When filling out the Suboxone Wellcare form, it's important to approach the process thoughtfully. Here are some helpful guidelines to consider:

  • Do: Ensure that all required fields are filled out completely.
  • Do: Use accurate member identification numbers and prescriber details.
  • Do: Keep a copy of the completed form for your records.
  • Do: Confirm that the prescriber has a valid Drug Addiction Treatment Act (DATA) waiver.
  • Do: Provide clear and honest information about the patient’s current treatment and diagnoses.
  • Don't: Skip the submission of the most current urine drug screen.
  • Don't: Provide false information or make assumptions about the patient's drug use.
  • Don't: Forget to sign the form, as an unsigned form will delay or void the request.
  • Don't: Indicate a quantity or dosage that exceeds the approved limits without providing a clinical rationale.
  • Don't: Delay submitting the form, as it can impact the patient's access to treatment.

Misconceptions

  • Misconception 1: The form can be completed by anyone.
  • This is incorrect. Only a physician with a Drug Addiction Treatment Act (DATA) waiver can complete and submit the Suboxone Wellcare form. This ensures that only qualified professionals are involved in the treatment process.

  • Misconception 2: Any dosage of Suboxone is approved without restrictions.
  • In reality, doses above 32 mg per day will not be approved. The form outlines clear dosage limits to ensure patient safety and effective management of treatment.

  • Misconception 3: The patient’s psychosocial counseling history is irrelevant to the approval process.
  • This is a misunderstanding. The form requires details about the patient's psychosocial counseling sessions, including compliance with those sessions, to determine eligibility for treatment.

  • Misconception 4: The form does not need a current urine drug screen.
  • In fact, a current urine drug screen must be submitted with the form. This requirement helps evaluate the patient's substance use and compliance.

  • Misconception 5: Alcohol abuse history is not a factor in prescribing Suboxone.
  • This misconception is false. The form specifically asks whether the patient currently abuses alcohol, as this can impact the approach to treatment and overall patient safety.

  • Misconception 6: Past opioid use does not need to be reported.
  • That is incorrect. The form requires information about any opioid use in the past 30 days, including the reasons for use and any potential relapse. This information is crucial for assessing risk factors in the treatment plan.

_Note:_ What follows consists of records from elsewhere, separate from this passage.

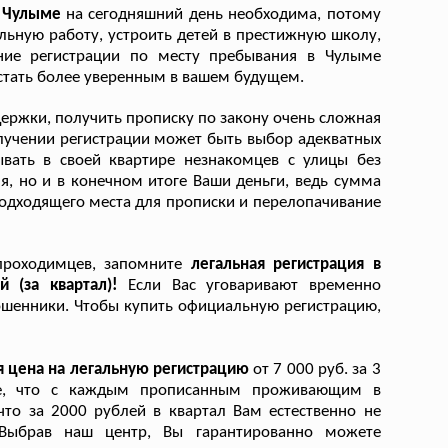
в Чулыме
на сегодняшний день необходима, потому
ьную работу, устроить детей в престижную школу,
ение регистрации по месту пребывания в Чулыме
стать более уверенным в вашем будущем.
ержки, получить прописку по закону очень сложная
олучении регистрации может быть выбор адекватных
ывать в своей квартире незнакомцев с улицы без
, но и в конечном итоге Ваши деньги, ведь сумма
подходящего места для прописки и перелопачивание
 проходимцев, запомните
легальная регистрация в
й (за квартал)!
Если Вас уговаривают временно
 мошенники. Чтобы купить официальную регистрацию,
я цена на легальную регистрацию
от 7 000 руб. за 3
йте, что с каждым прописанным проживающим в
что за 2000 рублей в квартал Вам естественно не
Выбрав наш центр, Вы гарантированно можете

  • Misconception 7: The tapering schedule is optional if the dose exceeds 16 mg per day.
  • This is a misunderstanding. If the requested dose exceeds 16 mg per day, the form explicitly requests a taper schedule. This helps ensure that dosages are managed carefully to promote safe and effective treatment.

Key takeaways

Filling out and using the Suboxone Wellcare form can be straightforward if you keep in mind the following essential points:

  • Eligibility Requirement: The form must be completed by a physician who holds a Drug Addiction Treatment Act (DATA) waiver. This means only qualified healthcare providers can submit it.
  • Accurate Patient Information: Ensure that all fields are filled out correctly, including patient details like Member ID#, name, phone number, and diagnosis. Mistakes can lead to delays.
  • Drug Information: Specify the medication requested clearly, whether it's Suboxone SL Film or buprenorphine SL Tab, along with the dosages. This section is critical for approval.
  • Psycho-social Counseling: Document the psychosocial counseling history accurately. Include the last session date and confirm the patient's compliance, as this information will be scrutinized.
  • Urine Drug Screen: A current urine drug screen must accompany the form. Make sure this is obtained and included, as it is mandatory for submission.
  • Signature and Submission: The physician must sign and submit the form via fax to the WellCare Pharmacy. Verify the fax number is correct for successful processing.